** Records for this task **

--------------------------------------------------

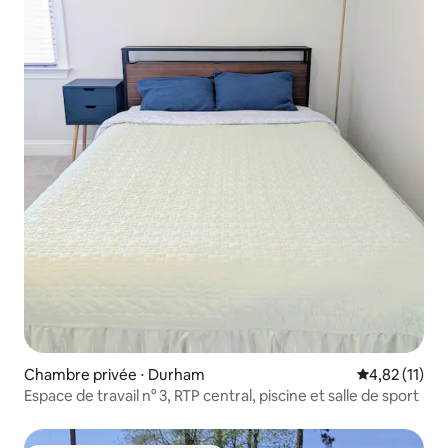
Chambre privée ⋅ Durham
Évaluation mo
4,82 (11)
Espace de travail n° 3, RTP central, piscine et salle de sport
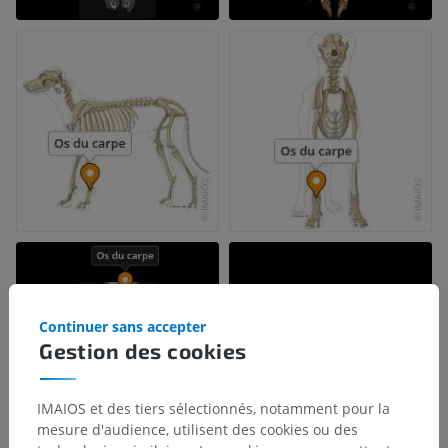
Continuer sans accepter
Gestion des cookies
IMAIOS et des tiers sélectionnés, notamment pour la
mesure d'audience, utilisent des cookies ou des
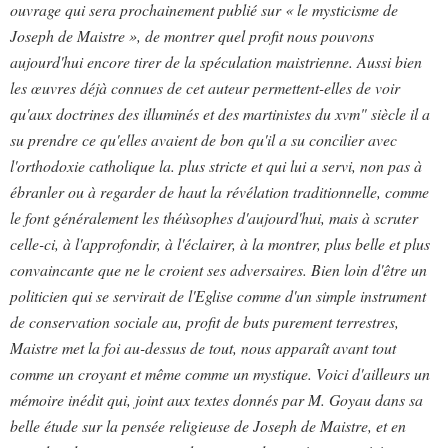
ouvrage qui sera prochainement publié sur « le mysticisme de
Joseph de Maistre », de montrer quel profit nous pouvons
aujourd'hui encore tirer de la spéculation maistrienne. Aussi bien
les œuvres déjà connues de cet auteur permettent-elles de voir
qu'aux doctrines des illuminés et des martinistes du xvm" siècle il a
su prendre ce qu'elles avaient de bon qu'il a su concilier avec
l'orthodoxie catholique la. plus stricte et qui lui a servi, non pas à
ébranler ou à regarder de haut la révélation traditionnelle, comme
le font généralement les théùsophes d'aujourd'hui, mais à scruter
celle-ci, à l'approfondir, à l'éclairer, à la montrer, plus belle et plus
convaincante que ne le croient ses adversaires. Bien loin d'être un
politicien qui se servirait de l'Eglise comme d'un simple instrument
de conservation sociale au, profit de buts purement terrestres,
Maistre met la foi au-dessus de tout, nous apparaît avant tout
comme un croyant et même comme un mystique. Voici d'ailleurs un
mémoire inédit qui, joint aux textes donnés par M. Goyau dans sa
belle étude sur la pensée religieuse de Joseph de Maistre, et en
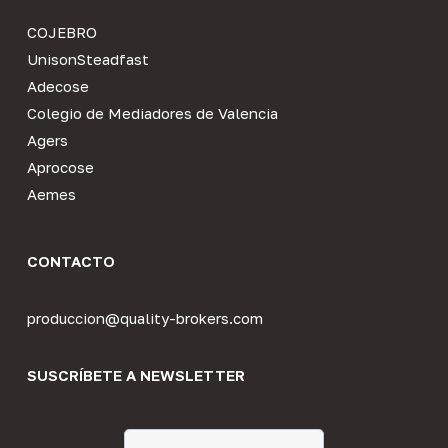
COJEBRO
UnisonSteadfast
Adecose
Colegio de Mediadores de Valencia
Agers
Aprocose
Aemes
CONTACTO
produccion@quality-brokers.com
SUSCRÍBETE A NEWSLETTER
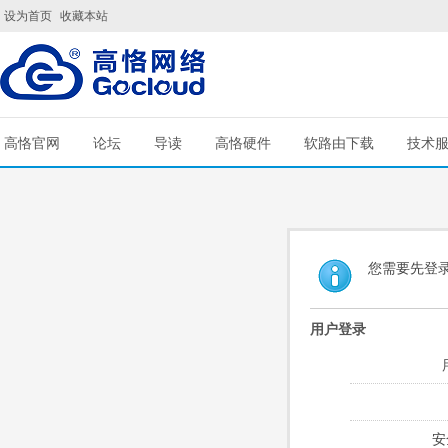
设为首页
收藏本站
高恪官网
论坛
导读
高恪硬件
软路由下载
技术
您需要先登
用户登录
安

--------------------------------------------------

** Exercise **
For every line above that includes the string "elles", copy the line.

** Exercise output **
les œuvres déjà connues de cet auteur permettent-elles de voir
su prendre ce qu'elles avaient de bon qu'il a su concilier avec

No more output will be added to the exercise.